When I was a child, setting the table for Thanksgiving dinner was my job. I polished the silver, ironed the napkins, and washed and dried the crystal glasses. I was like a 10-year-old Martha Stewart, I was so meticulous.
With my mom's guidance, I would set the table the night before Thanksgiving so it was all done and looking beautifully inviting by the time our guests arrived.
First I would Pledge the whole table until its lemony scent permeated the entire house. Then the big, white table cloth went on. It was made in Italy especially to accomodate the dimensions of our large, round table.
Then the plates would be laid out. Most often we used the Italian china that my mom received when she married my dad, the china that I use today. I love this china because it comes with pasta plates and several different antipasti dishes—pieces that are a normal part of an Italian china service, but are usually not included in fine china available in the States. I'd use the plates as my guide to determine where the sterling silverware would go.
Folded napkins would go to the left of the plate and on top of that a shiny fork. To the right of the plate went a heavy silver knife and soup spoon. We always set our dessert fork and coffee spoon on the table above the plate, with forks pointing one way and spoons pointing the other.
Crystal wine and water glasses would go above the knife and spoon to the right of the plate. Then, all the serving dishes and utensils would go on top of the table waiting to be filled with deliciousness.
I loved sitting around that big round table as a child. It was reserved for special occassions.
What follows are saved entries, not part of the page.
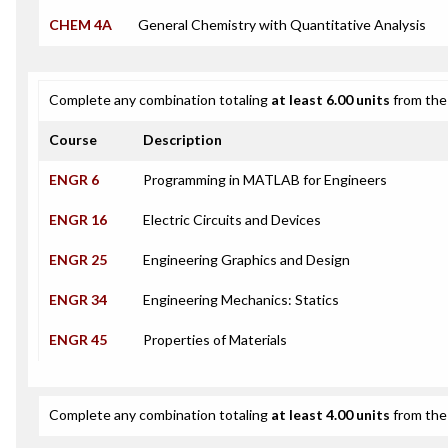
CHEM 4A
General Chemistry with Quantitative Analysis
Complete any combination totaling
at least 6.00 units
from the 
Course
Description
ENGR 6
Programming in MATLAB for Engineers
ENGR 16
Electric Circuits and Devices
ENGR 25
Engineering Graphics and Design
ENGR 34
Engineering Mechanics: Statics
ENGR 45
Properties of Materials
Complete any combination totaling
at least 4.00 units
from the 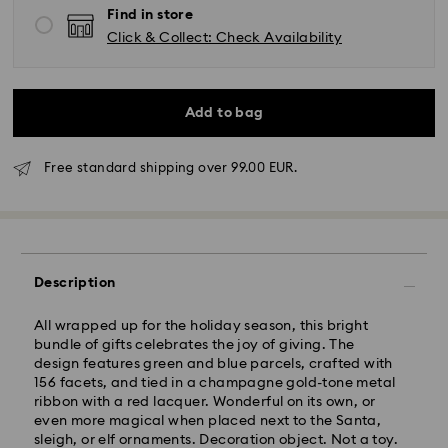
Find in store
Click & Collect: Check Availability
Add to bag
Standard Delivery - GLS
Free standard shipping over 99.00 EUR.
Orders placed from Monday to Friday by 10:00 CET
will be processed and shipped the same business day.
Standard delivery time: 4 business days after
processing and shipping. (5-6 days to Balearic
Description
Islands)
Standard shipping cost: EUR 6.95
All wrapped up for the holiday season, this bright
Free standard shipping over: EUR 99
bundle of gifts celebrates the joy of giving. The
design features green and blue parcels, crafted with
156 facets, and tied in a champagne gold-tone metal
Express Delivery -
FedEx
ribbon with a red lacquer. Wonderful on its own, or
even more magical when placed next to the Santa,
sleigh, or elf ornaments. Decoration object. Not a toy.
Orders placed from Monday to Friday by 14:30 CET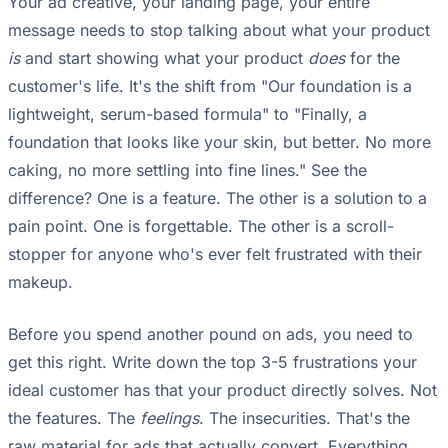
Your ad creative, your landing page, your entire
message needs to stop talking about what your product
is
and start showing what your product
does
for the
customer's life. It's the shift from "Our foundation is a
lightweight, serum-based formula" to "Finally, a
foundation that looks like your skin, but better. No more
caking, no more settling into fine lines." See the
difference? One is a feature. The other is a solution to a
pain point. One is forgettable. The other is a scroll-
stopper for anyone who's ever felt frustrated with their
makeup.
Before you spend another pound on ads, you need to
get this right. Write down the top 3-5 frustrations your
ideal customer has that your product directly solves. Not
the features. The
feelings
. The insecurities. That's the
raw material for ads that actually convert. Everything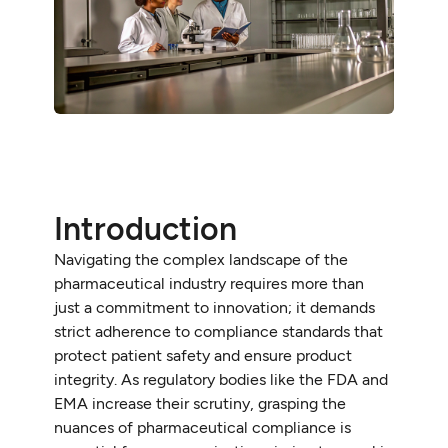
Introduction
Navigating the complex landscape of the
pharmaceutical industry requires more than
just a commitment to innovation; it demands
strict adherence to compliance standards that
protect patient safety and ensure product
integrity. As regulatory bodies like the FDA and
EMA increase their scrutiny, grasping the
nuances of pharmaceutical compliance is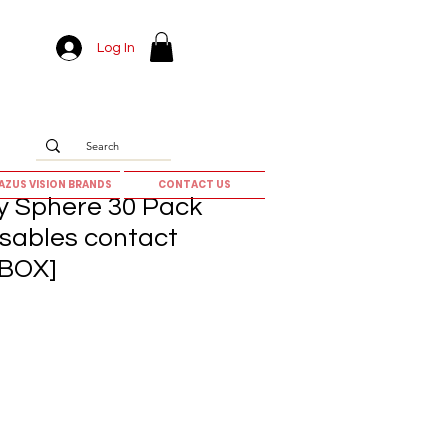
Log In
AZUS VISION BRANDS
CONTACT US
ay Sphere 30 Pack
osables contact
 BOX]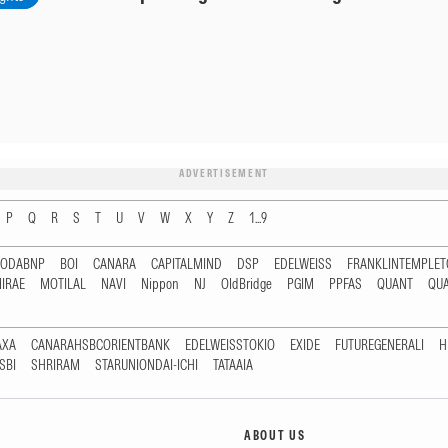
ADVERTISEMENT
P
Q
R
S
T
U
V
W
X
Y
Z
1...9
RODABNP
BOI
CANARA
CAPITALMIND
DSP
EDELWEISS
FRANKLINTEMPLE
IRAE
MOTILAL
NAVI
Nippon
NJ
OldBridge
PGIM
PPFAS
QUANT
QU
AXA
CANARAHSBCORIENTBANK
EDELWEISSTOKIO
EXIDE
FUTUREGENERALI
H
SBI
SHRIRAM
STARUNIONDAI-ICHI
TATAAIA
ABOUT US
Holidays meant that not only could we sit with adults, but we also got our own very tiny glasses of champagne.
I have vivid memories of setting holiday tables as a child. If I close my eyes, I can almost see my little self arranging chairs just so and making sure forks were straight. I took so much pride in what I was doing because I was entrusted with such an important job.
I am thankful for a mother who taught me these things, even though most nights our dining table looks like a cafeteria food fight post-mortem. My eldest daughter is four-years-old and she's just now starting to want to set the table. I'm showing her where forks go, and where knives and, like our dining room table, the circle goes round.